When the sleek, black LinkNYC kiosks began popping up around New York in 2016, it felt sort of like the opening scene of 2001: A Space Odyssey. Technologically advanced monoliths from the future had suddenly materialized to drag us all into the future. Two years later, the internet-connected sidewalk kiosks—which offer free Wi-Fi, free calling and USB ports to charge devices—can boast more than 5 million registered Wi-Fi users who log an average of 20 million free sessions a week. Additionally, 500,000 phone calls are made on the kiosks every month.
So can we look forward to a sunny future where we can all cancel our private internet plans and log onto a free public network that blankets the city? Unfortunately, no. “LinkNYC kiosks are primarily designed for commercial corridors,” explains Kate Blumm, Assistant Commissioner at the NYC Department of Information Technology. “It’s just one piece of the mayor’s larger plan to bring affordable high-speed internet to every New Yorker by 2025.” Additionally, the 1,700 kiosks that have been installed across the five boroughs (of a planned 7,500) only offer a Wi-Fi range of about 150 feet.

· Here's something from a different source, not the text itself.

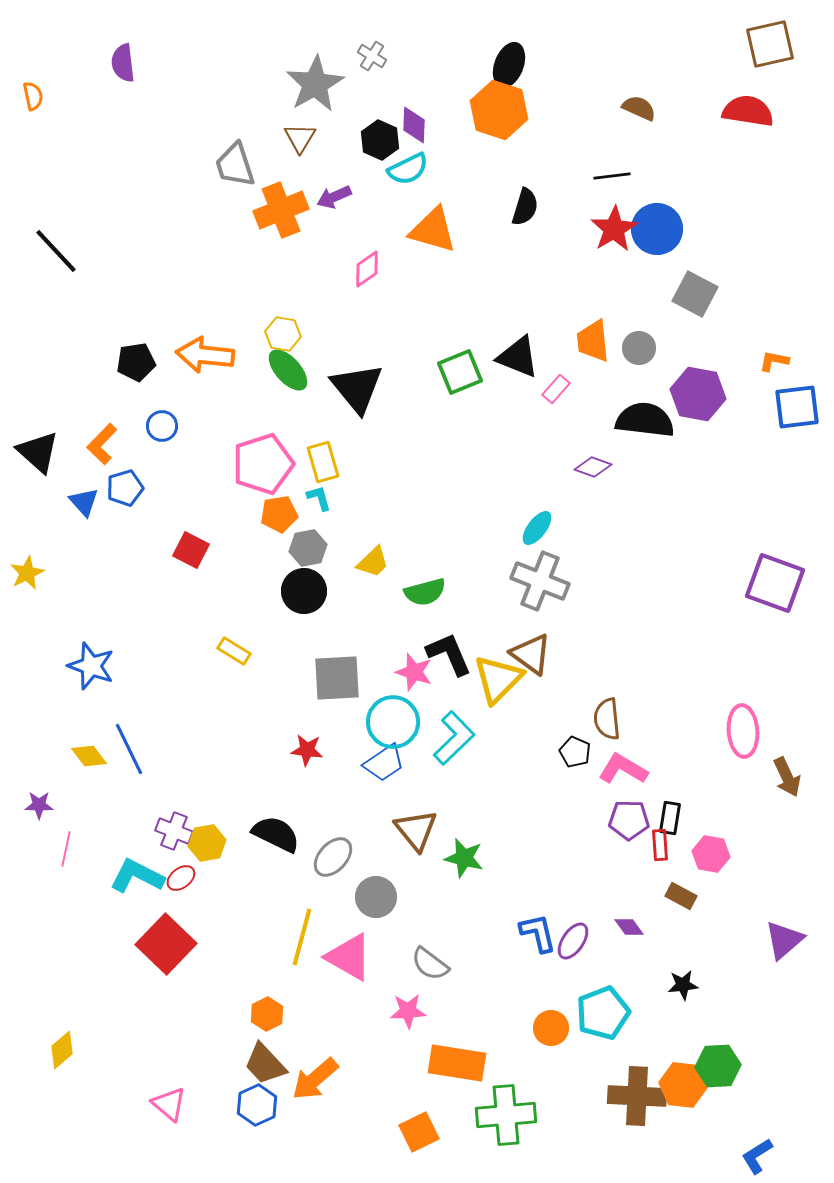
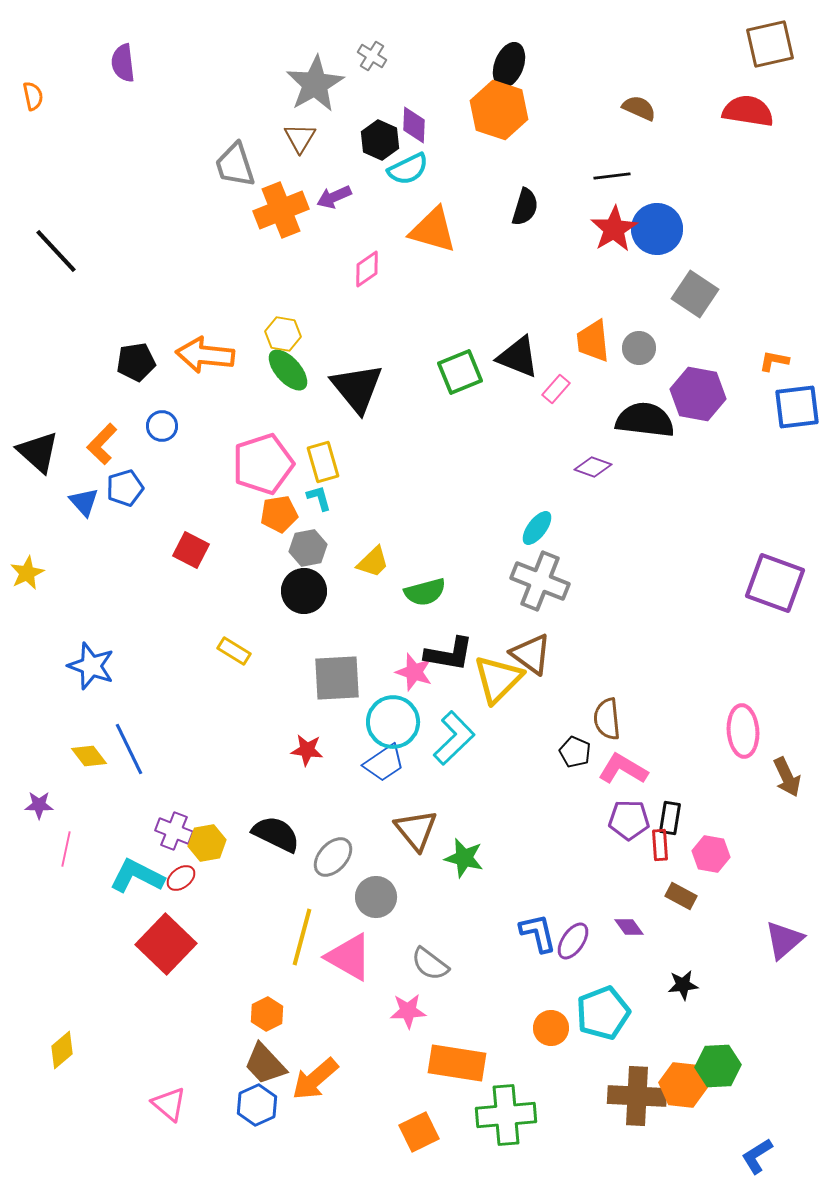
gray square at (695, 294): rotated 6 degrees clockwise
black L-shape at (449, 654): rotated 123 degrees clockwise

When NYC originally conceptualized the project that eventually became LinkNYC, it was looking for a modern replacement for the city’s aging payphone infrastructure. The winning proposal, from CityBridge, envisioned futuristic metal totems spread out across all five boroughs with giant, high-res screens on either side. Advertisements shown on the screens would then cover the cost of the kiosks themselves, and the city would be gifted with free, fast Wi-Fi infrastructure. To date, however, some of the most compelling uses of the kiosks have come from those screens rather than the Wi-Fi.

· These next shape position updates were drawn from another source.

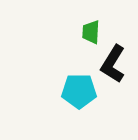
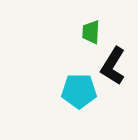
black L-shape: moved 2 px down
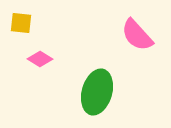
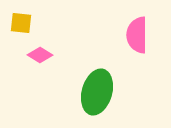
pink semicircle: rotated 42 degrees clockwise
pink diamond: moved 4 px up
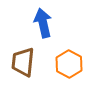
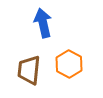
brown trapezoid: moved 6 px right, 8 px down
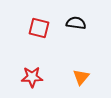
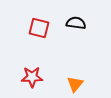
orange triangle: moved 6 px left, 7 px down
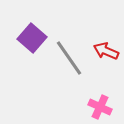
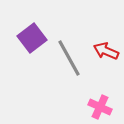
purple square: rotated 12 degrees clockwise
gray line: rotated 6 degrees clockwise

“We were surprised by how many people have been using them to make calls when everyone has cell phone, but a big part of the kiosks has been the content we display on the screens,” says Jennifer Hensley, the president of Link. “We’re able to provided curated content to help people make the most of their city through partnerships with local government and cultural institutions.” That’s ranged from a recent initiative where New Yorkers could literally register to vote using the kiosks to information on good restaurants to hit up in the area, fun facts about the city and details on upcoming local events that those passing by might want to attend.
One of the criticisms of the kiosks from privacy advocates has been the inclusion of two cameras above the displays (along with a third camera above the tablet which could possibly be used for video calling in the future). Hensley insists, however, that the cameras above the New York devices are primarily for monitoring the structures themselves. “They’re expensive pieces of hardware out on the streets so we want to make sure they’re safe,” she says.
Along with the addition of thousands of more kiosks in the coming years, Hensley predicts that the devices will play a large part in coming years with helping New Yorkers have all the information they need to be counted in the 2020 census. However, by that time, Link will be helping more than just New Yorkers. The company has plans to expand into Newark this week and will soon spread to Philadelphia by the end of the year.